Secretary Gates made me nervous when he first entered office since I worried he was brought on to oversee the premature withdrawal from Iraq. Gates has been far better than I feared, and he clearly cares for the troops he supervises and wants to prevail in Iraq and Afghanistan. I have other problems with him, mostly his cover for Obama administration cuts to defense spending, but overall I like him. He's certainly better than I could have hoped under a very liberal Democratic administration.
But this is out of line:
Defense Secretary Robert M. Gates warned Friday that the U.S. should avoid future land wars like those it has fought in Iraq and Afghanistan, but not to forget the difficult lessons it has learned from those conflicts.
"In my opinion, any future defense secretary who advises the president to again send a big American land army into Asia or into the Middle East or Africa should ’have his head examined,’ as Gen. (Douglas) MacArthur so delicately put it," Gates said in a speech to cadets at the U.S. Military Academy at West Point.
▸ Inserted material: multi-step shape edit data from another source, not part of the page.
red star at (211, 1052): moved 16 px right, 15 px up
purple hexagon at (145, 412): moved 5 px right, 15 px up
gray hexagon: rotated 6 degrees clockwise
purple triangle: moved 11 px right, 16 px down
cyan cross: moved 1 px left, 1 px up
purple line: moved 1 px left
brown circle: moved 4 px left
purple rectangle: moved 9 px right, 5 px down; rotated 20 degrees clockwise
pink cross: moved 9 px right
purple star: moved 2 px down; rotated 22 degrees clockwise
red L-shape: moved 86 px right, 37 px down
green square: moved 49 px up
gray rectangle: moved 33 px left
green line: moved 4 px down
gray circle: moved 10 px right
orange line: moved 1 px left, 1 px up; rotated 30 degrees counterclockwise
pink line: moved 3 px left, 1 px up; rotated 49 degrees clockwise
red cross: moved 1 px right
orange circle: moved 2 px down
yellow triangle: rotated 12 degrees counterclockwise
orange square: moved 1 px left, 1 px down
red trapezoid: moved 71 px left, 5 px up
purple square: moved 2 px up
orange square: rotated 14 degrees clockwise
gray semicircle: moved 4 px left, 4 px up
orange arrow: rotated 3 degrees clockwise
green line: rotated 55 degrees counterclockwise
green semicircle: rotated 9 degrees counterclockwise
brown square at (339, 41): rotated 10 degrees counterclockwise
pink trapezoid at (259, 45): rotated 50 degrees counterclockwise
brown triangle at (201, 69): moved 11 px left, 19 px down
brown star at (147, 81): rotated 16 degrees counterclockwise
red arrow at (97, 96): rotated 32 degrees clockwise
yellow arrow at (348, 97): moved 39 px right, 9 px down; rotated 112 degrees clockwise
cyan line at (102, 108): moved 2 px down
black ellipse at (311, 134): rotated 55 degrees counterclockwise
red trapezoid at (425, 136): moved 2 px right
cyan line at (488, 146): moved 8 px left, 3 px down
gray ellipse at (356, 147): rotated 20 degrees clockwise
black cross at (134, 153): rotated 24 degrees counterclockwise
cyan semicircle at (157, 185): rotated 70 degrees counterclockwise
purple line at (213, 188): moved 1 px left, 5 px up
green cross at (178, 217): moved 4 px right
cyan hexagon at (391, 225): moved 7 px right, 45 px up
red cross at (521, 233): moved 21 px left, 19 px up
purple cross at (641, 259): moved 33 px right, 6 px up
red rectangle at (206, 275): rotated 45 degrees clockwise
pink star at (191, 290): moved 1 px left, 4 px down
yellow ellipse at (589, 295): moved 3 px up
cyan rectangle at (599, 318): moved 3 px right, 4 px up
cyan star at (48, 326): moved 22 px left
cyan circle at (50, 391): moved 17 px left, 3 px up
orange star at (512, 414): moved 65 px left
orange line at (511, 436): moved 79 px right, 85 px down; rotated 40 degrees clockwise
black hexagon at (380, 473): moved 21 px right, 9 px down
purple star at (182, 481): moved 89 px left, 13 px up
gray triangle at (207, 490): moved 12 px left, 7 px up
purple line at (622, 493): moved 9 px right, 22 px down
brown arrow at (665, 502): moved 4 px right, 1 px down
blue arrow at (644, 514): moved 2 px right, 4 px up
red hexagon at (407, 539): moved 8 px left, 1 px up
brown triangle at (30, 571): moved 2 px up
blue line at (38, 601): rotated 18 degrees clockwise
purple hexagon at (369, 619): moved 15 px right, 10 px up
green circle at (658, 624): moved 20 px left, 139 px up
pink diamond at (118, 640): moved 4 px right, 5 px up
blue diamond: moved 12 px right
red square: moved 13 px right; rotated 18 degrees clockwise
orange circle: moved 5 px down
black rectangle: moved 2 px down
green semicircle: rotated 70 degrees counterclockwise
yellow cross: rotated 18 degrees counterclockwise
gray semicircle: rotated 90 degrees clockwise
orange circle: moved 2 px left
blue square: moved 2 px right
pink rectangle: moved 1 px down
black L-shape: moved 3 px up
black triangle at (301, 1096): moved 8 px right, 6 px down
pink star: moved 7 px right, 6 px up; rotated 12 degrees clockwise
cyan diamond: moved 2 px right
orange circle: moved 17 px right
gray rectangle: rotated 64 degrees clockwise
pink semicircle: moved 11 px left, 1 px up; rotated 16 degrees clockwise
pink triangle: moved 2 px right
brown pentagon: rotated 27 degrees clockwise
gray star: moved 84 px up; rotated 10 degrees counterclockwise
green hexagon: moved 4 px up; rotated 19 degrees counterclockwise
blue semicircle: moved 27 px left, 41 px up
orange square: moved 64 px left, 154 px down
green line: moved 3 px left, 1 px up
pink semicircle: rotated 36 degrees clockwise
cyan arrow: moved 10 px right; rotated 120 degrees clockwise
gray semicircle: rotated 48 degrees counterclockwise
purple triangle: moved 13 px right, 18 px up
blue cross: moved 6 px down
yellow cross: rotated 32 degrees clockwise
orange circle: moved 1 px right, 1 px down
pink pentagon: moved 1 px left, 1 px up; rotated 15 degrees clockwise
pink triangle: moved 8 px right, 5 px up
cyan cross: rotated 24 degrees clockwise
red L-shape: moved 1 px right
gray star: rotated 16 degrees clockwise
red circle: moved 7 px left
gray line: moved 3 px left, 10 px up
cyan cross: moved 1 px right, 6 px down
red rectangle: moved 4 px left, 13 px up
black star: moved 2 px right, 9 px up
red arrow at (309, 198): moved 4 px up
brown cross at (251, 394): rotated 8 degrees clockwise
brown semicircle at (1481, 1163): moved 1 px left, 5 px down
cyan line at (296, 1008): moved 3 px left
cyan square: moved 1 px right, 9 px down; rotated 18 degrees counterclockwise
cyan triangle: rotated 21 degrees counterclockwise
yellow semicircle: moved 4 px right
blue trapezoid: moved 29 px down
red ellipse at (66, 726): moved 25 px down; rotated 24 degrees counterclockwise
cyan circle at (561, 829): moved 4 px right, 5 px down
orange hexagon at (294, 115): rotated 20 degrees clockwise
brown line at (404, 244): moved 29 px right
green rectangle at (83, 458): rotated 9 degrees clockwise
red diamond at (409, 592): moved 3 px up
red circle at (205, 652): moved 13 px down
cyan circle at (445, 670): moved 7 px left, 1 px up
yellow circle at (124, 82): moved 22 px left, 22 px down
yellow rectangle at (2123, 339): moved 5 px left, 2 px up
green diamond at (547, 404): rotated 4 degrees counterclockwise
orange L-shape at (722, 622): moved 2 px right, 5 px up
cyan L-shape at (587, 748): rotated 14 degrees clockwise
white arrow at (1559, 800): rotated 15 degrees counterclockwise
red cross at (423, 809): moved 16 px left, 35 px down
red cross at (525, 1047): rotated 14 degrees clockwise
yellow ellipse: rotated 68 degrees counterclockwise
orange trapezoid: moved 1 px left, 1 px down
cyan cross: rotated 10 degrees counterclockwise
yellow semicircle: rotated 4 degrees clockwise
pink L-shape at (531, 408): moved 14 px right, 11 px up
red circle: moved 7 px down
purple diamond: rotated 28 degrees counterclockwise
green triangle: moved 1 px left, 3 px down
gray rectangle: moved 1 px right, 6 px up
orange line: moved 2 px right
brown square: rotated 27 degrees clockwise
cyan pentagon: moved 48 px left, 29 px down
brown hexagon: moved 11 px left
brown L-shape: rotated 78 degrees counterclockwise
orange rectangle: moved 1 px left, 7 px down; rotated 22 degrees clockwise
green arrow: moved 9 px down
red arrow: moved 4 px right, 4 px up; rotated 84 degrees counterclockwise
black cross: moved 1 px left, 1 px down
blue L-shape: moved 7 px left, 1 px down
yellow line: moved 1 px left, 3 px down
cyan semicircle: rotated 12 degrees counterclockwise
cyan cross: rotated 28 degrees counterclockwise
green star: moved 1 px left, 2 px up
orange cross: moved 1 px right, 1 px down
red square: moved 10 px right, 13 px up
How could Gates say that? Sure, the practical effect of two land wars in the greater Middle East region will be to lessen our willingness to fight a land war there. But why say it and possibly encourage enemies?
Didn't Gates just effectively say that South Korea and Iraq are outside our defense perimeter when it comes to where we will send our ground forces to help an ally? Didn't we experience the consequences of declaring an intervention on behalf of an ally is ill advised before?
I'm not prepared to predict where we might need to commit our land forces. I'm not eager to do it, but if our allies or vital interests are threatened, why make it more likely that a potential enemy will assume we won't commit land forces to defend an ally or vital interest?
Somebody needs to have their head examined, alright--or at least have another level of review for their speeches added.